Task details:
Transcribe all of the data exactly. Images stay out.

[Page-level text extractions]

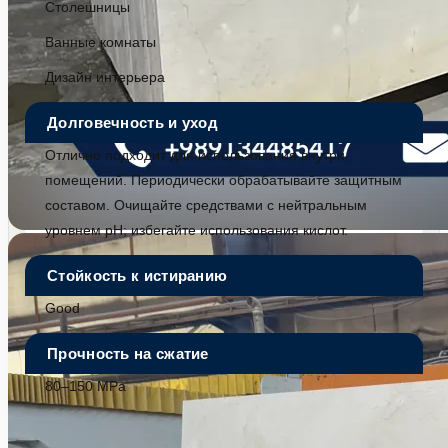
Столешницы
Ванные комнаты
Дизайн интерьера
Долговечность и уход
Отлично подходит для использования внутри
помещений. Периодически обрабатывайте защитным
составом. Очищайте средствами с нейтральным
уровнем pH; избегайте использования кислот.
Стойкость к истиранию
Good
Прочность на сжатие
80–150 MPa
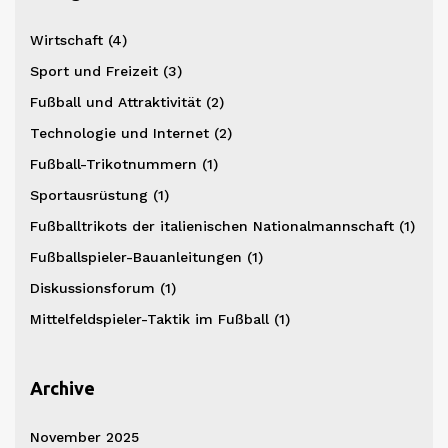
Wirtschaft
(4)
Sport und Freizeit
(3)
Fußball und Attraktivität
(2)
Technologie und Internet
(2)
Fußball-Trikotnummern
(1)
Sportausrüstung
(1)
Fußballtrikots der italienischen Nationalmannschaft
(1)
Fußballspieler-Bauanleitungen
(1)
Diskussionsforum
(1)
Mittelfeldspieler-Taktik im Fußball
(1)
Archive
November 2025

The completed task:
Столешницы
Ванные комнаты
Дизайн интерьера
Долговечность и уход
Отлично подходит для использования внутри
помещений. Периодически обрабатывайте защитным
составом. Очищайте средствами с нейтральным
уровнем pH; избегайте использования кислот.
Стойкость к истиранию
Good
Прочность на сжатие
80–150 MPa
Wirtschaft
(4)
Sport und Freizeit
(3)
Fußball und Attraktivität
(2)
Technologie und Internet
(2)
Fußball-Trikotnummern
(1)
Sportausrüstung
(1)
Fußballtrikots der italienischen Nationalmannschaft
(1)
Fußballspieler-Bauanleitungen
(1)
Diskussionsforum
(1)
Mittelfeldspieler-Taktik im Fußball
(1)
Archive
November 2025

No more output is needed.